Die kühle Nachtluft tat meinem Kopf gut und ich bekam wieder einigermaßen Luft. Das Telefonat mit Namjoon hatte mich zerstört. Hyunjin war sofort da gewesen als er mich weinen gesehen hatte und hatte mich versucht zu beruhigen. Doch es hatte nichts geholfen. Als die Olympic Bridge in Sicht kam, blieb ich stehen. Ohne dass ich es verhindern konnte spielte sich vor meinem inneren Auge die Szene meines Selbstmordversuches ab. Ich hatte sie schon so oft gesehen. Wieder und wieder war sie mir in meinen Träumen begegnet, doch jedes mal war Namjoon dagewesen und hatte mich geweckt. Jetzt war ich völlig allein. Die ganzen Emotionen, der ganze Schmerz der letzten Stunden brach über mich herein und ich ließ mich auf den Boden fallen. Es war genau so wie an dem Abend des Autounfalls, vor sechs Jahren. Mir schnürte es die Kehle zu und das machte mir nur noch mehr Angst. Verzweifelt zog ich mich an dem Geländer neben dem Weg hoch und vergrub das Gesicht in den Armen.
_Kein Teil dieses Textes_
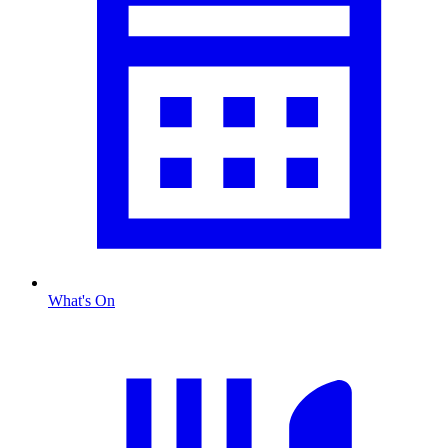
What's On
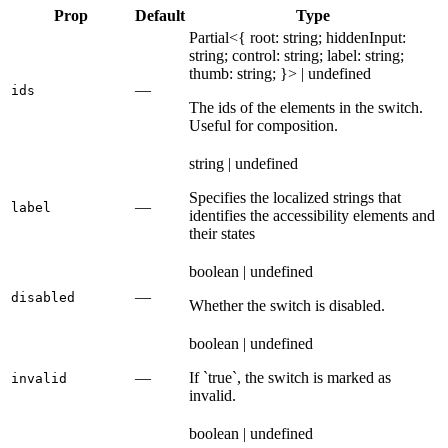
Prop
Default
Type
Partial<{ root: string; hiddenInput:
string; control: string; label: string;
thumb: string; }> | undefined
—
ids
The ids of the elements in the switch.
Useful for composition.
string | undefined
Specifies the localized strings that
—
label
identifies the accessibility elements and
their states
boolean | undefined
—
disabled
Whether the switch is disabled.
boolean | undefined
—
If `true`, the switch is marked as
invalid
invalid.
boolean | undefined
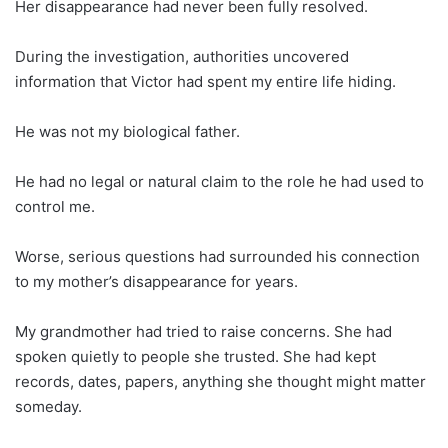
Her disappearance had never been fully resolved.
During the investigation, authorities uncovered
information that Victor had spent my entire life hiding.
He was not my biological father.
He had no legal or natural claim to the role he had used to
control me.
Worse, serious questions had surrounded his connection
to my mother’s disappearance for years.
My grandmother had tried to raise concerns. She had
spoken quietly to people she trusted. She had kept
records, dates, papers, anything she thought might matter
someday.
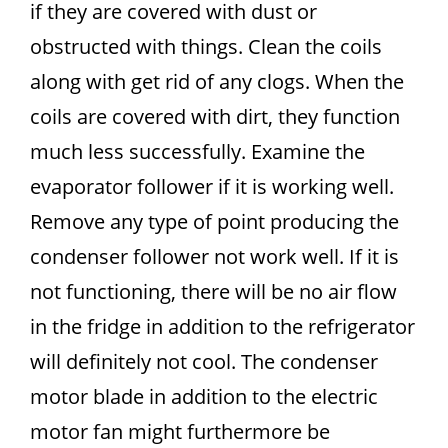
if they are covered with dust or
obstructed with things. Clean the coils
along with get rid of any clogs. When the
coils are covered with dirt, they function
much less successfully. Examine the
evaporator follower if it is working well.
Remove any type of point producing the
condenser follower not work well. If it is
not functioning, there will be no air flow
in the fridge in addition to the refrigerator
will definitely not cool. The condenser
motor blade in addition to the electric
motor fan might furthermore be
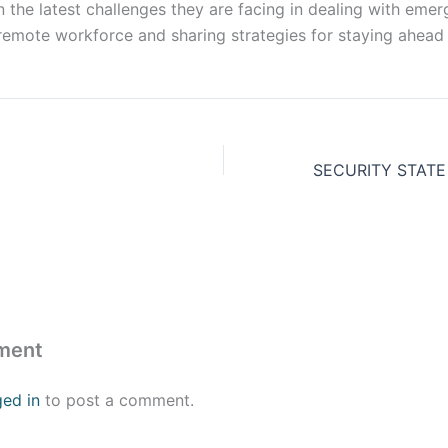
 the latest challenges they are facing in dealing with emerg
remote workforce and sharing strategies for staying ahead 
ment
ged in
to post a comment.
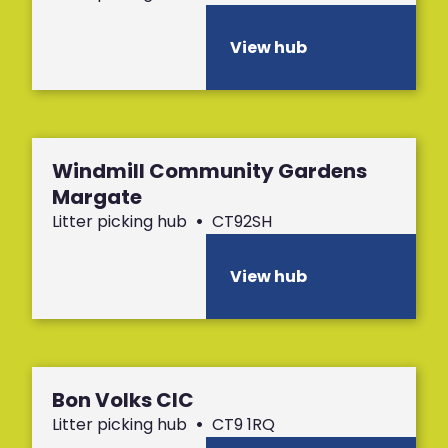
View hub
Windmill Community Gardens
Margate
Litter picking hub
•
CT92SH
View hub
Bon Volks CIC
Litter picking hub
•
CT9 1RQ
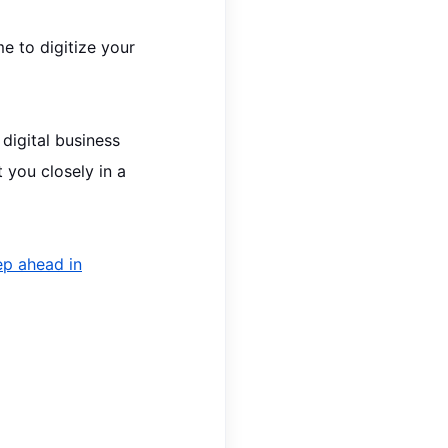
me to digitize your
 digital business
 you closely in a
ep ahead in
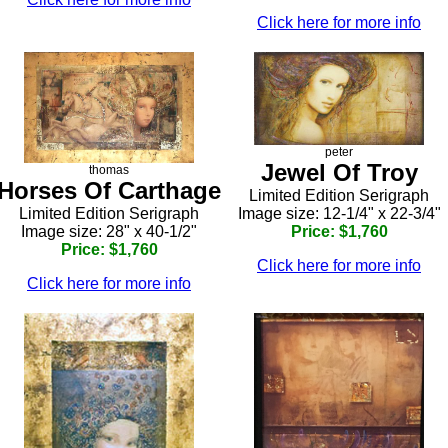
Click here for more info
peter
Jewel Of Troy
thomas
Horses Of Carthage
Limited Edition Serigraph
Limited Edition Serigraph
Image size: 12-1/4" x 22-3/4"
Image size: 28" x 40-1/2"
Price: $1,760
Price: $1,760
Click here for more info
Click here for more info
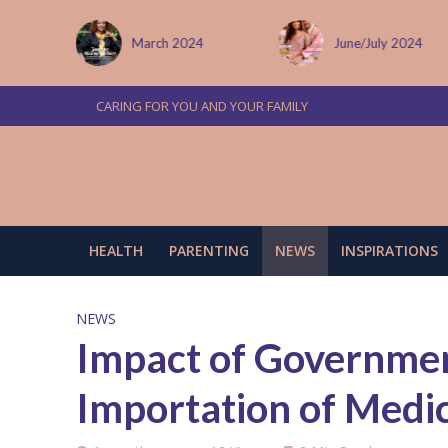
 January
March 2024
June/July 2024
CARING FOR YOU AND YOUR FAMILY
HEALTH
PARENTING
NEWS
INSPIRATIONS
NEWS
Impact of Governmen
Importation of Medi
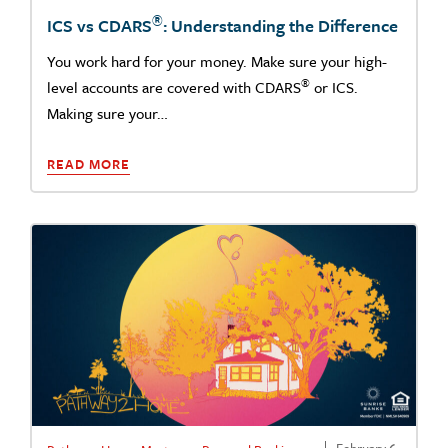
®
ICS vs CDARS
: Understanding the Difference
You work hard for your money. Make sure your high-
®
level accounts are covered with CDARS
or ICS.
Making sure your…
READ MORE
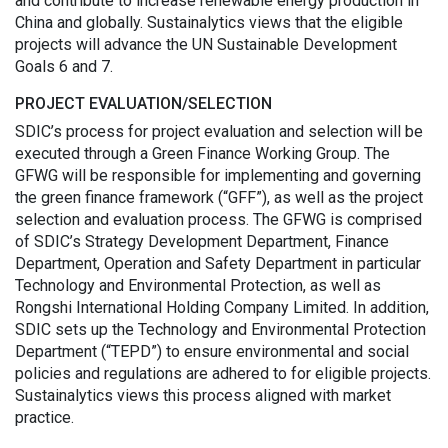
and contribute to increase renewable energy production in
China and globally. Sustainalytics views that the eligible
projects will advance the UN Sustainable Development
Goals 6 and 7.
PROJECT EVALUATION/SELECTION
SDIC’s process for project evaluation and selection will be
executed through a Green Finance Working Group. The
GFWG will be responsible for implementing and governing
the green finance framework (“GFF”), as well as the project
selection and evaluation process. The GFWG is comprised
of SDIC’s Strategy Development Department, Finance
Department, Operation and Safety Department in particular
Technology and Environmental Protection, as well as
Rongshi International Holding Company Limited. In addition,
SDIC sets up the Technology and Environmental Protection
Department (“TEPD”) to ensure environmental and social
policies and regulations are adhered to for eligible projects.
Sustainalytics views this process aligned with market
practice.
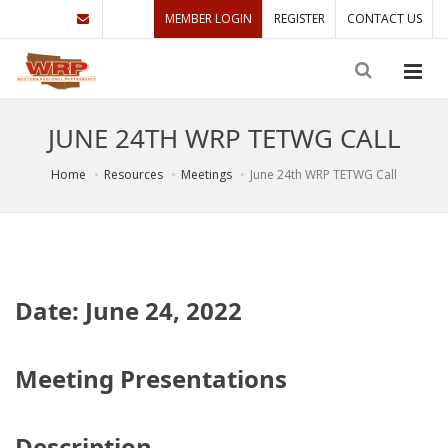
MEMBER LOGIN
REGISTER
CONTACT US
JUNE 24TH WRP TETWG CALL
Home
Resources
Meetings
June 24th WRP TETWG Call
Date: June 24, 2022
Meeting Presentations
Description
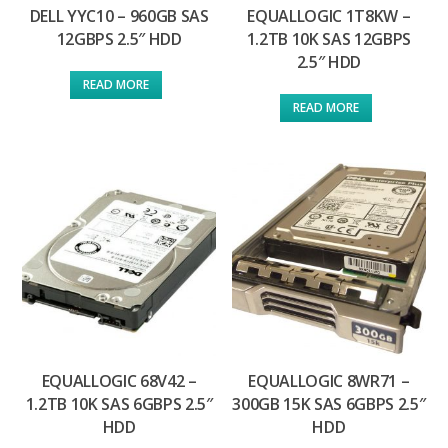
DELL YYC10 – 960GB SAS
EQUALLOGIC 1T8KW –
12GBPS 2.5″ HDD
1.2TB 10K SAS 12GBPS
2.5″ HDD
READ MORE
READ MORE
EQUALLOGIC 68V42 –
EQUALLOGIC 8WR71 –
1.2TB 10K SAS 6GBPS 2.5″
300GB 15K SAS 6GBPS 2.5″
HDD
HDD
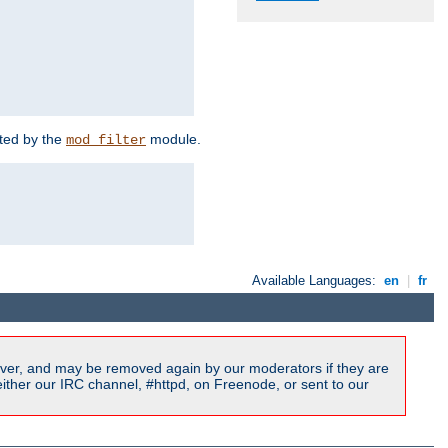
rted by the
module.
mod_filter
Available Languages:
en
|
fr
ver, and may be removed again by our moderators if they are
ither our IRC channel, #httpd, on Freenode, or sent to our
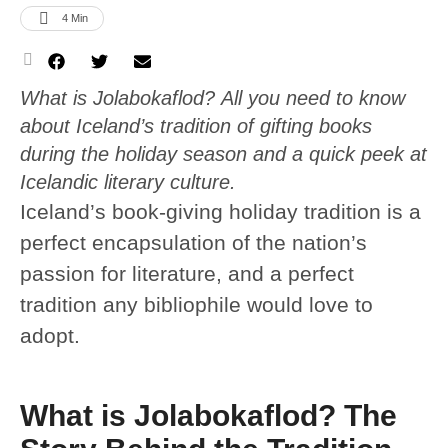
4
 Min
What is Jolabokaflod? All you need to know
about Iceland’s tradition of gifting books
during the holiday season and a quick peek at
Icelandic literary culture.
Iceland’s book-giving holiday tradition is a
perfect encapsulation of the nation’s
passion for literature, and a perfect
tradition any bibliophile would love to
adopt.
What is Jolabokaflod? The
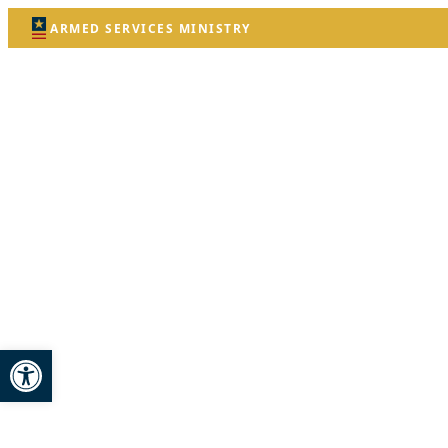
ARMED SERVICES MINISTRY
Open toolbar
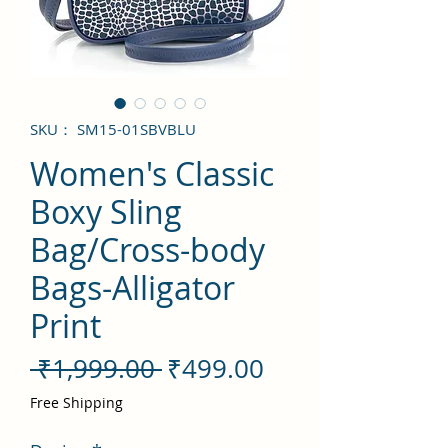
SKU： SM15-01SBVBLU
Women's Classic
Boxy Sling
Bag/Cross-body
Bags-Alligator
Print
通
セ
 ₹1,999.00 
₹499.00
常
ー
Free Shipping
価
ル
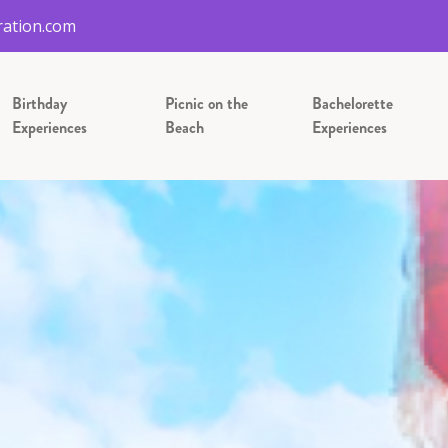
ation.com
Birthday
Picnic on the
Bachelorette
Experiences
Beach
Experiences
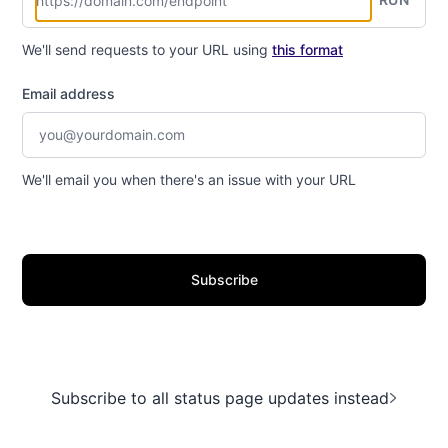
We'll send requests to your URL using
this format
Email address
We'll email you when there's an issue with your URL
Subscribe
Subscribe to all status page updates instead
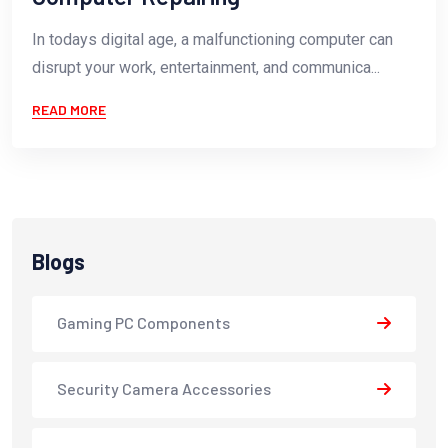
In todays digital age, a malfunctioning computer can
disrupt your work, entertainment, and communica...
READ MORE
Blogs
Gaming PC Components
Security Camera Accessories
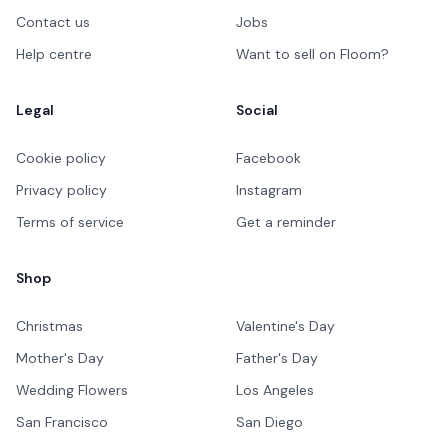
Contact us
Jobs
Help centre
Want to sell on Floom?
Legal
Social
Cookie policy
Facebook
Privacy policy
Instagram
Terms of service
Get a reminder
Shop
Christmas
Valentine's Day
Mother's Day
Father's Day
Wedding Flowers
Los Angeles
San Francisco
San Diego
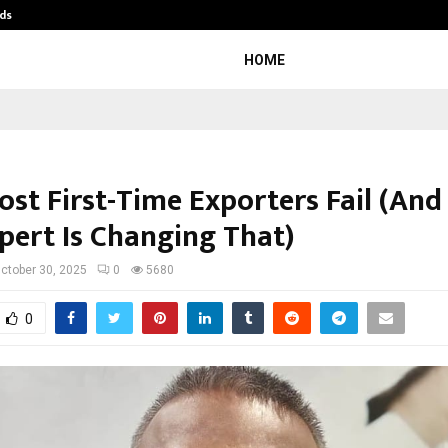
ds
Best Free OnlyFans Acc Review: Pri
HOME
st First-Time Exporters Fail (An
pert Is Changing That)
ctober 30, 2025
0
5680
0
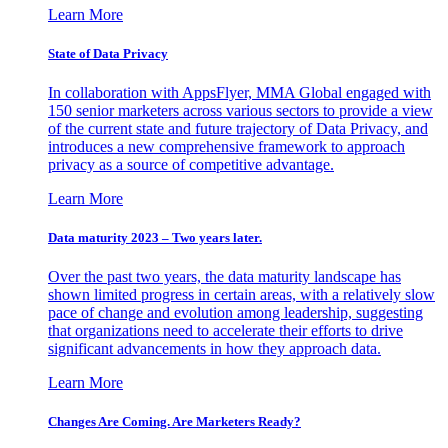
Learn More
State of Data Privacy
In collaboration with AppsFlyer, MMA Global engaged with
150 senior marketers across various sectors to provide a view
of the current state and future trajectory of Data Privacy, and
introduces a new comprehensive framework to approach
privacy as a source of competitive advantage.
Learn More
Data maturity 2023 – Two years later.
Over the past two years, the data maturity landscape has
shown limited progress in certain areas, with a relatively slow
pace of change and evolution among leadership, suggesting
that organizations need to accelerate their efforts to drive
significant advancements in how they approach data.
Learn More
Changes Are Coming. Are Marketers Ready?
Ich wollte so nicht mehr weiter leben, doch die Brücke schreckte mich so sehr ab, dass ich sitzen blieb. Nach einer Weile schaffte ich es, mich selbst soweit zu beruhigen, dass ich aufstehen konnte. Ich war noch immer völlig allein.

NAMJOON

Der Baum, hinter dem ich stand, raschelte leise im Wind. Im Licht des Mondes konnte ich Kais Schatten ausmachen. Ihm ging es genau so schlecht, wie mir. Mein Herz wollte zu ihm, ihn in den Arm nehmen und ihm sagen, wie sehr ich ihn liebte, doch mein Verstand hielt mich zurück. Ich konnte es nicht. Es würde uns beide nur noch mehr verletzen. Als Kai anfing, mir eine völlig unbekannte Melodie zu summen schloss ich die Augen. Sie klang traurig und wütend zugleich. Es versetzte mir einen Stich ins Herz, ihn so zu sehen. So nah und doch so unerreichbar. Mein schwarzer Schwan. Als er in meine Richtung sah, hätte ich schwören können, dass er mir direkt in die Augen sah. Doch er wendete sich wieder ab und ging an sein Handy, was leise klingelte. Während er sprach sah er ein weiteres Mal in meine Richtung. Er hatte mich also doch gesehen. Langsam drehte ich mich um und ging. Ich hatte hier nichts mehr verloren.